Parameterization of the model was done to match single V1 neuron recordings of anesthetized cats, in an experimental setup similar to the one used here69. The computational procedure to match experimental data was entirely done in a previous publication38. Briefly, it consisted in scanning a range of possible values for each parameter, then finding all possible combinations using a metric of likeliness to single grating response, time-to-peak, peak response and tuning width. The parameters yielded by this procedure were τ = 10.8 ms; α = 10.6 Hz/mV; Jff = 9.57 mv/Hz; Jexc = 1.71 Hz/mV; Jinh = 2.0178 Hz/mV. For the feedforward mode of the model (Fig. 7b), Jexc and Jinh were set to 0 Hz/mV and the input was convolved with a receptive field:

$$\,{{\mbox{RF}}}\,=\frac{{e}^{{\kappa }_{{{{{{{{\rm{RF}}}}}}}}}\cdot \cos (2(\theta -{\Theta }_{{{{{{{{\rm{pref}}}}}}}}}))}}{2\pi {I}_{0}({\kappa }_{{{{{{{{\rm{RF}}}}}}}}})}\left.\right)$$
(18)

of which we reported the Half-Width at Half-Height, given by70:

$$\,{{\mbox{HWHH}}}\,=0.5\arccos (\frac{\log (0.5)+\kappa }{\kappa })$$
(19)

For the recurrent mode (Fig. 7c–e), the concentration measures of the recurrent connectivity profiles κexc and κinh were both varied from 0.35 to 7, in 200 even steps, and the input was not convolved with a receptive field.

Statistics and reproducibility

All data were analyzed using custom Python code.

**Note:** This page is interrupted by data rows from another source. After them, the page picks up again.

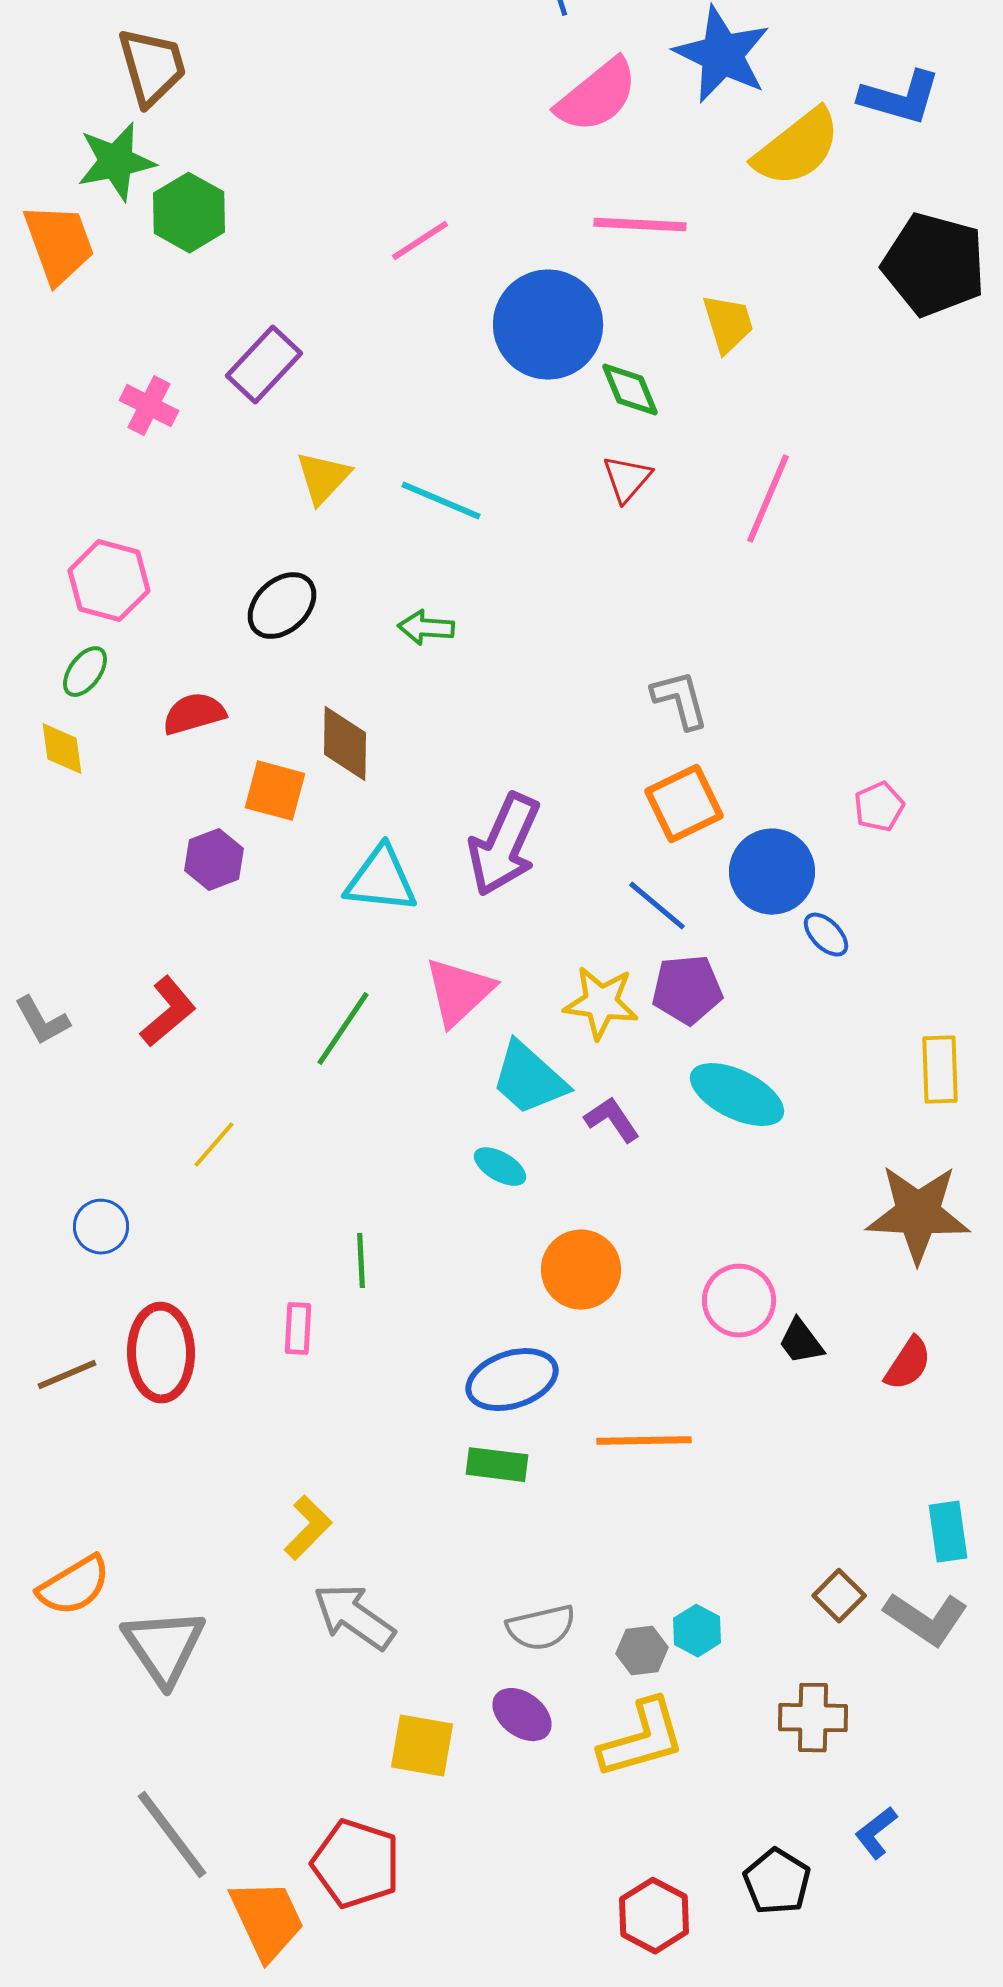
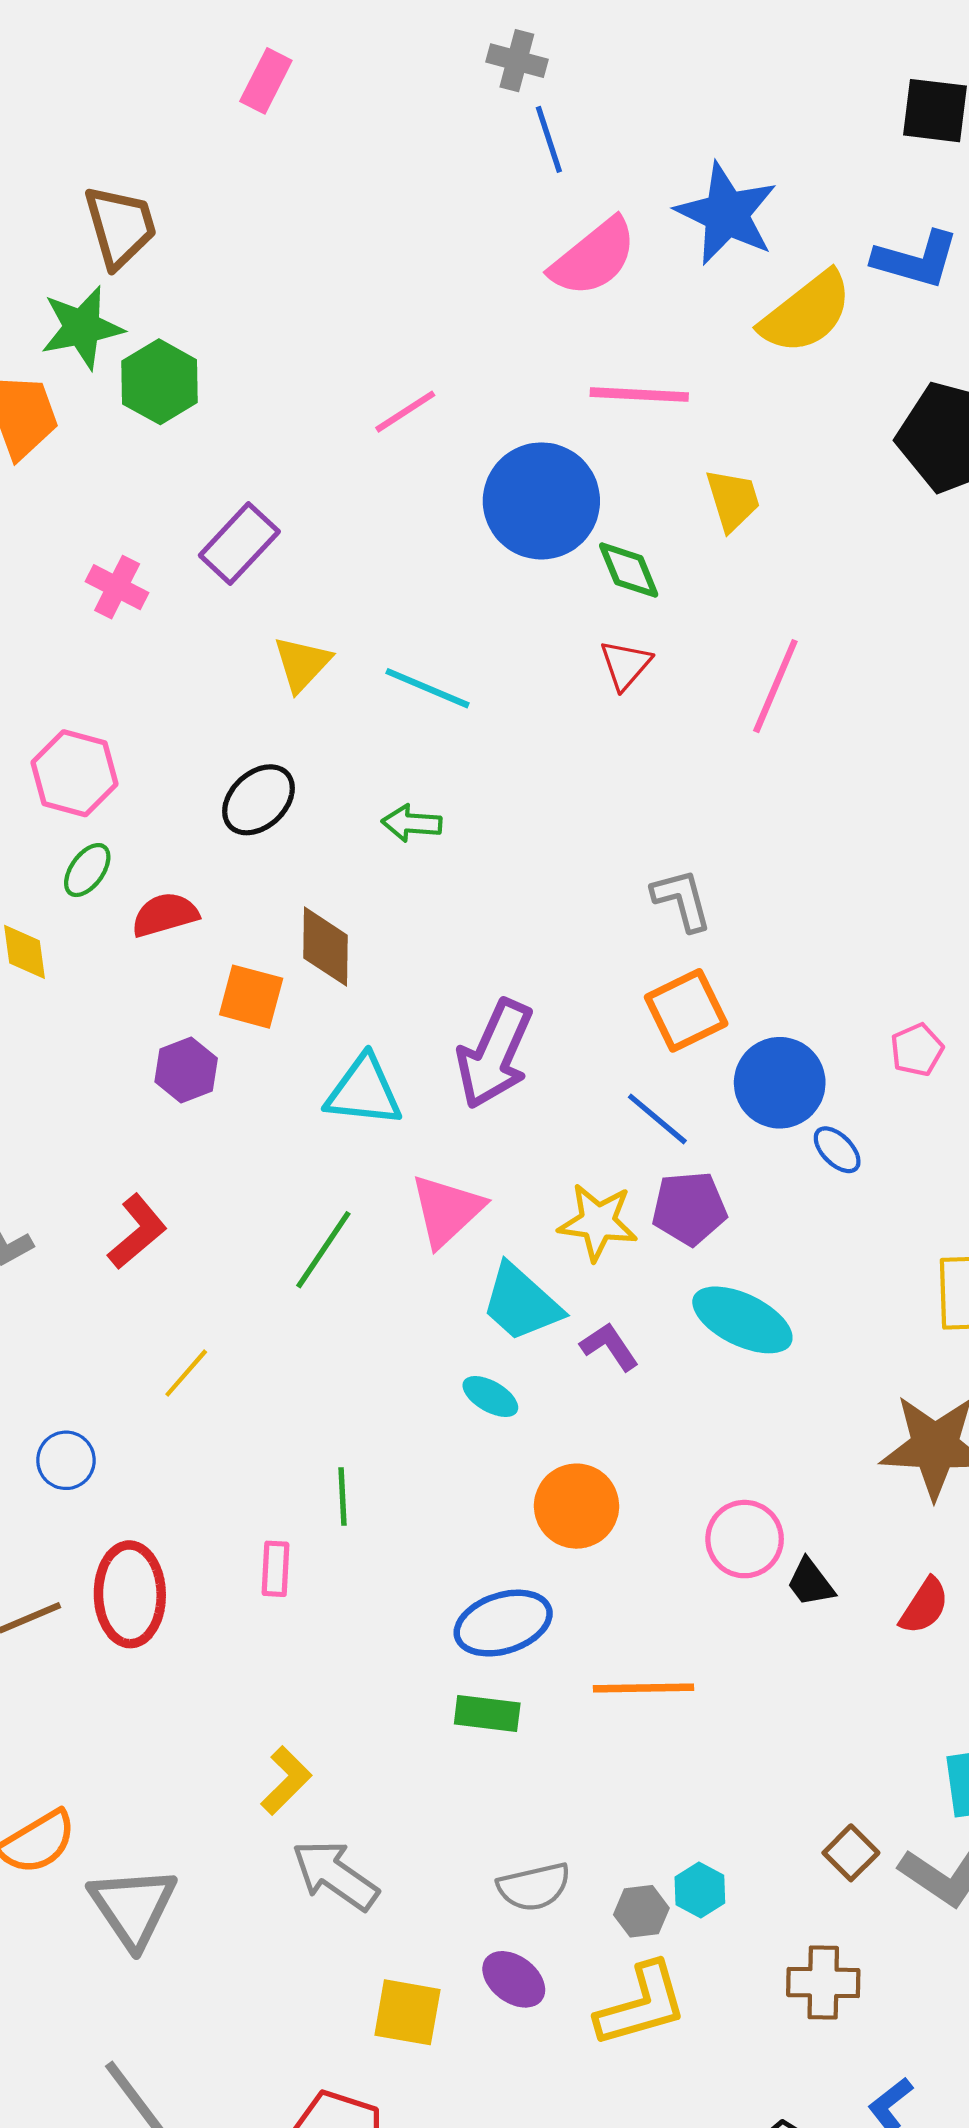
green ellipse: (85, 672) -> (87, 870), moved
pink pentagon: (879, 807) -> (917, 1050), moved

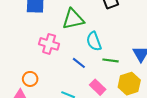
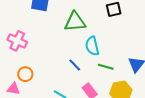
pink cross: (49, 44) -> (17, 41), moved

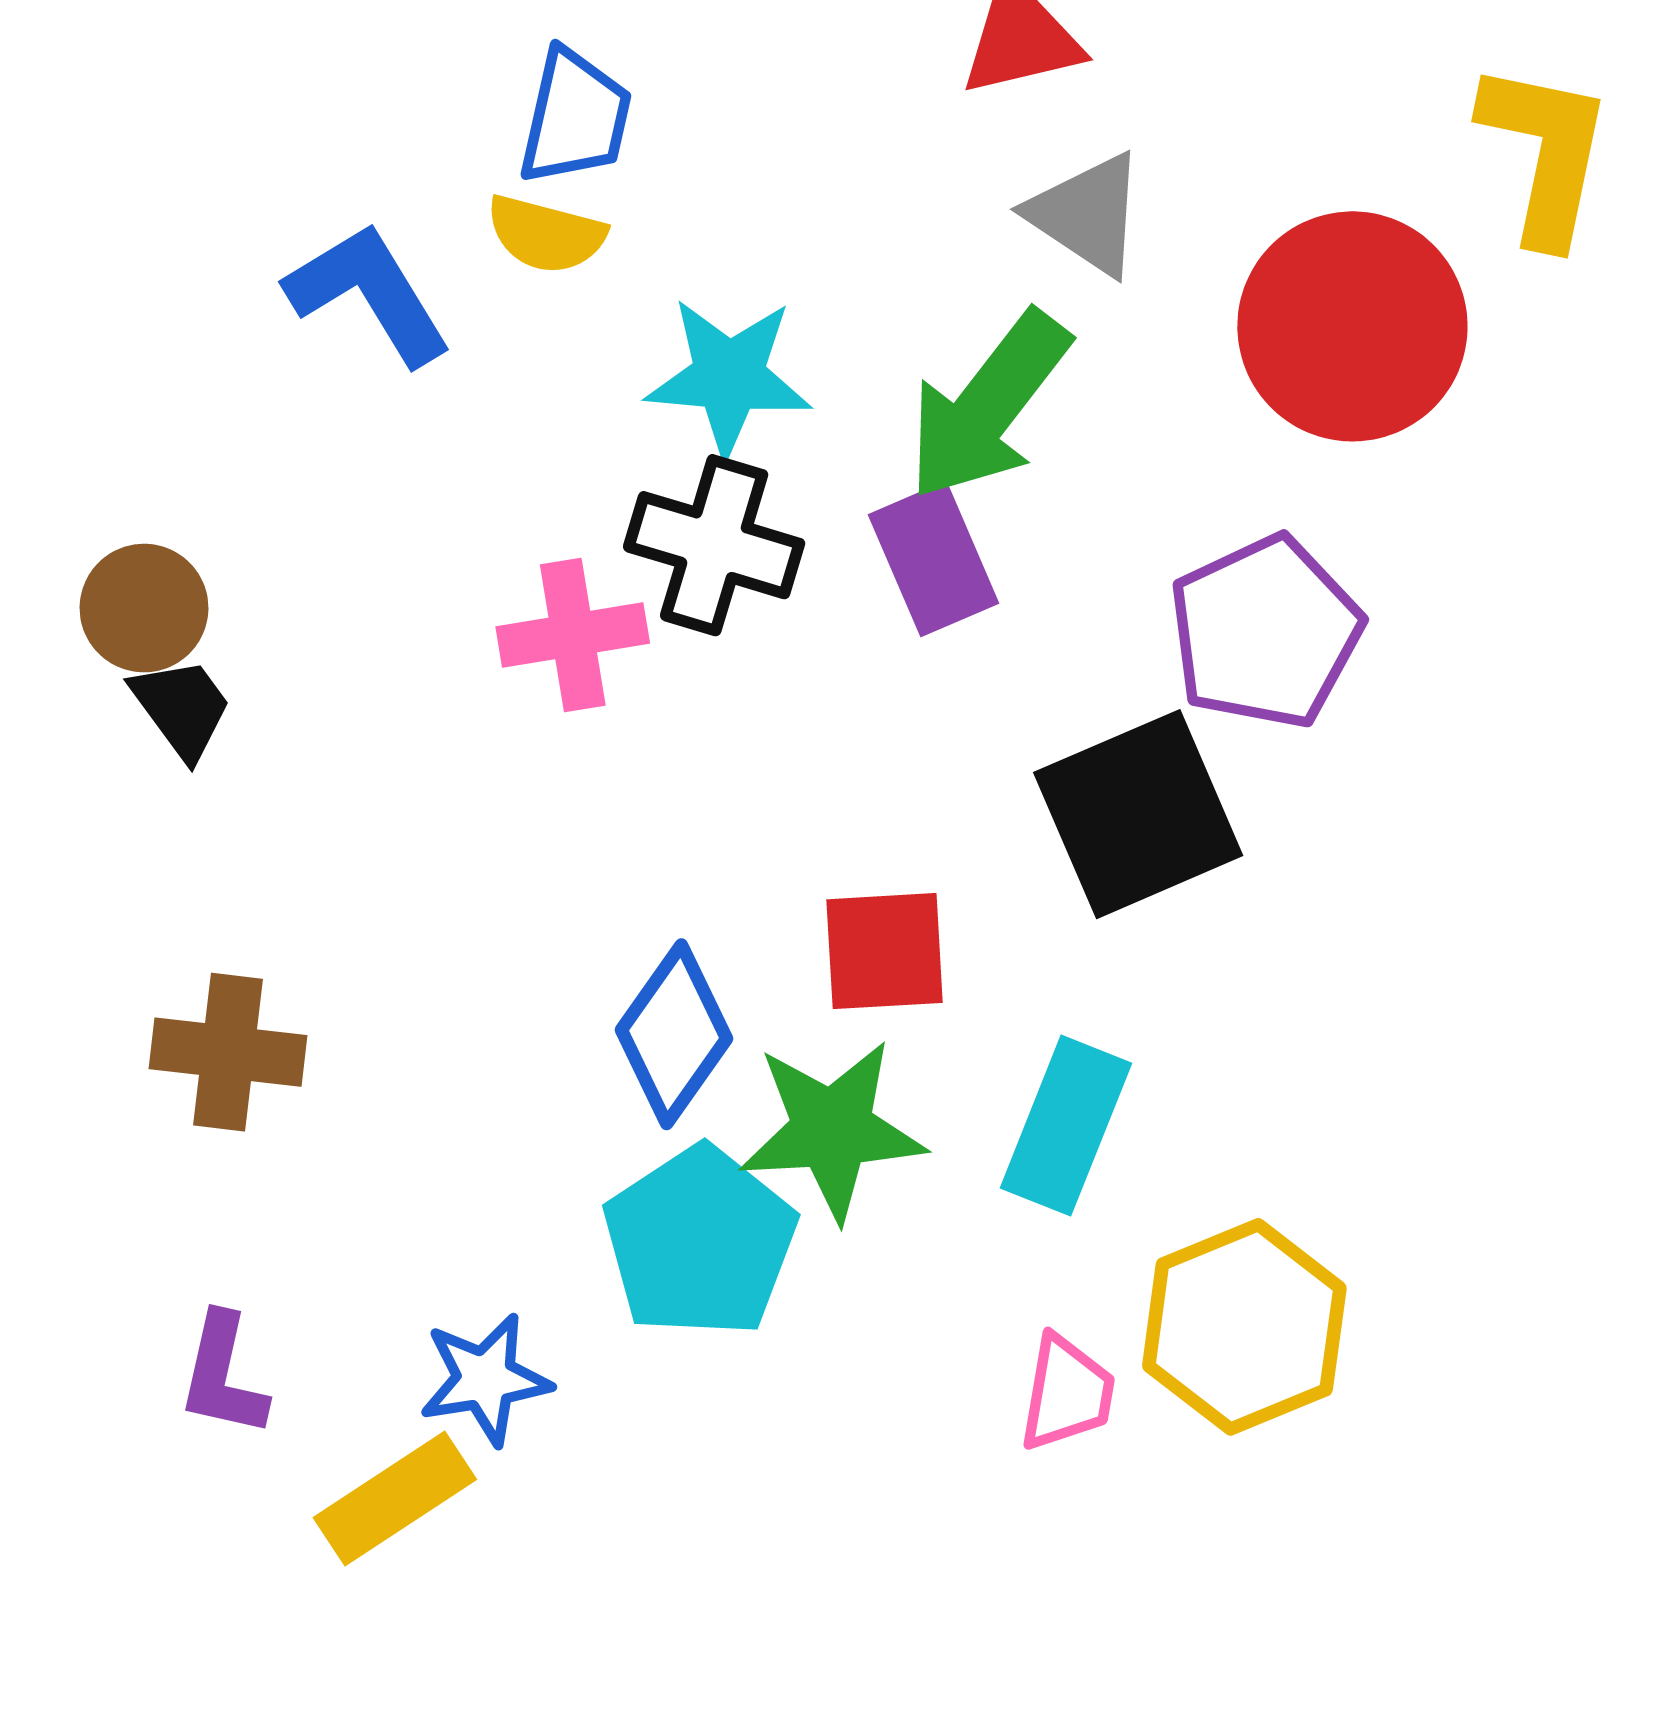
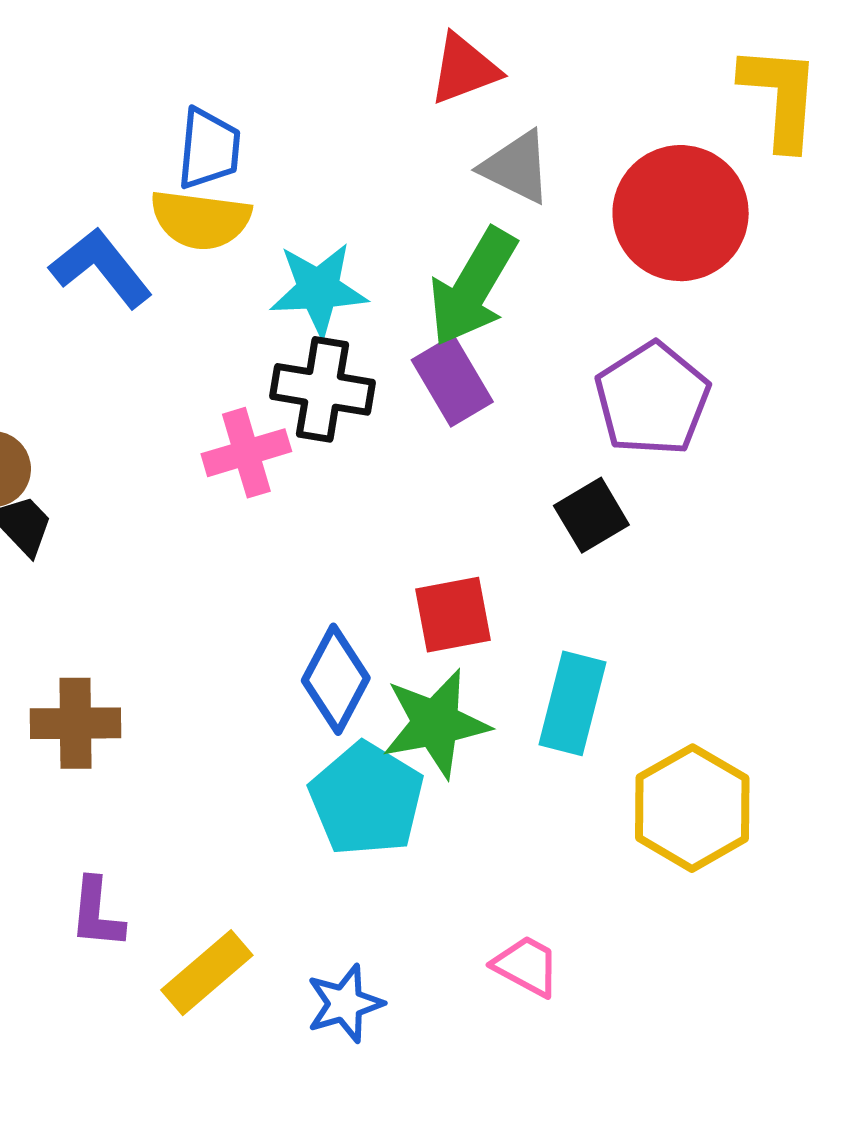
yellow semicircle: (546, 234) -> (201, 220), size x1.4
black square: (1138, 814) -> (591, 515), size x0.6
blue star: (485, 1379) -> (345, 1004), moved
pink trapezoid: (1067, 1393) -> (526, 966), moved, turned -64

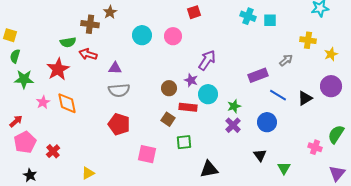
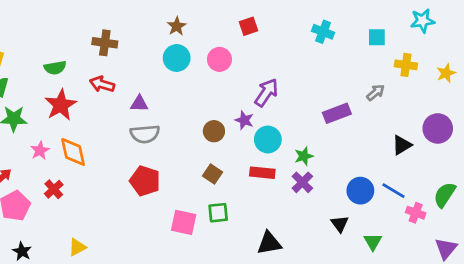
brown star: (110, 12) -> (177, 26), moved
cyan square: (270, 20) -> (377, 37), moved
green semicircle: (68, 42) -> (55, 68), moved
yellow star: (331, 54) -> (446, 73), moved
blue line: (278, 95) -> (394, 191), moved
red rectangle: (188, 107) -> (262, 173), moved
blue circle: (267, 122) -> (360, 191), moved
green square: (184, 142) -> (218, 213), moved
red cross: (53, 151) -> (54, 189), moved
yellow triangle: (88, 173) -> (77, 247), moved

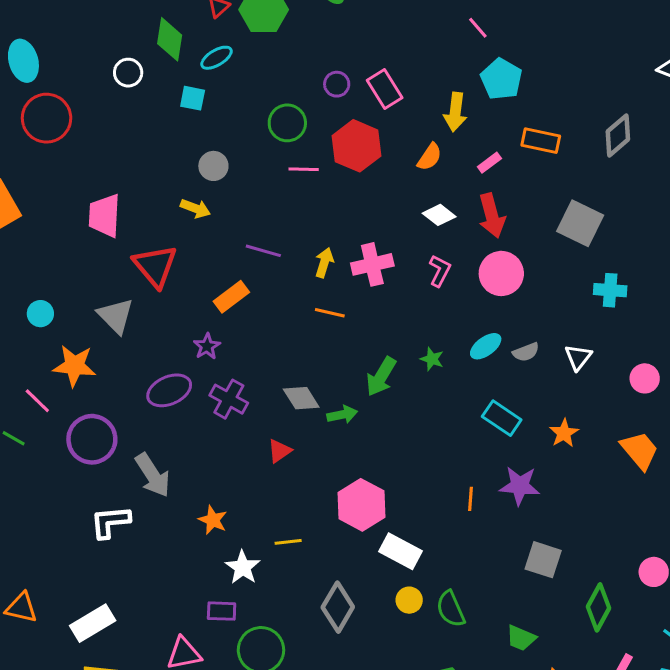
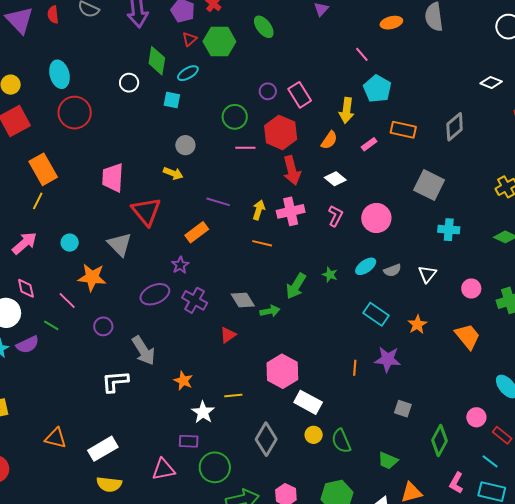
red arrow: (492, 216) -> (292, 170), moved
purple circle: (92, 439) -> (103, 326), size x0.6
gray square: (543, 560) -> (403, 409), size x0.7

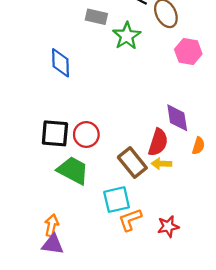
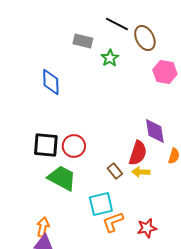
green star: (127, 36) -> (110, 58), size x0.7
brown rectangle: (132, 163) -> (115, 171), size x0.6

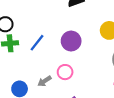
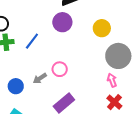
purple circle: (71, 41) -> (62, 22), moved

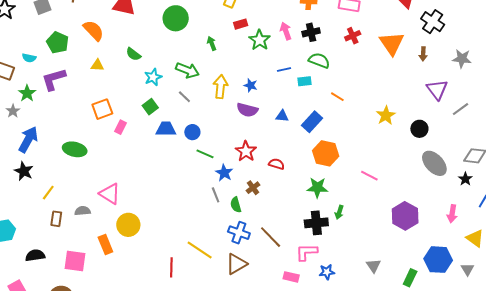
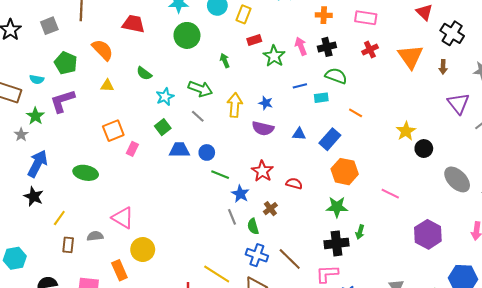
black circle: (419, 129) -> (424, 149), moved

Statistical analysis was performed using non-parametric tests. Wilcoxon signed-rank test with discarding of zero-differences was used for paired samples and Mann–Whitney U-test with exact computation of the U distribution was used for independent samples. Due to the impracticality of using error bars when plotting time series, colored contours are used to represent standard deviation values (unless specified otherwise), with a solid line representing mean values. For boxplots, the box extends from the lower to upper quartile values, with a solid white line at the median value. The upper and lower whiskers extend to respectively Q1 − 1.5*IQR and Q3 + 1.5*IQR, where Q1 and Q3 are the lower and upper quartiles and IQR is the interquartile range.

Reporting summary

Further information on research design is available in the Nature Portfolio Reporting Summary linked to this article.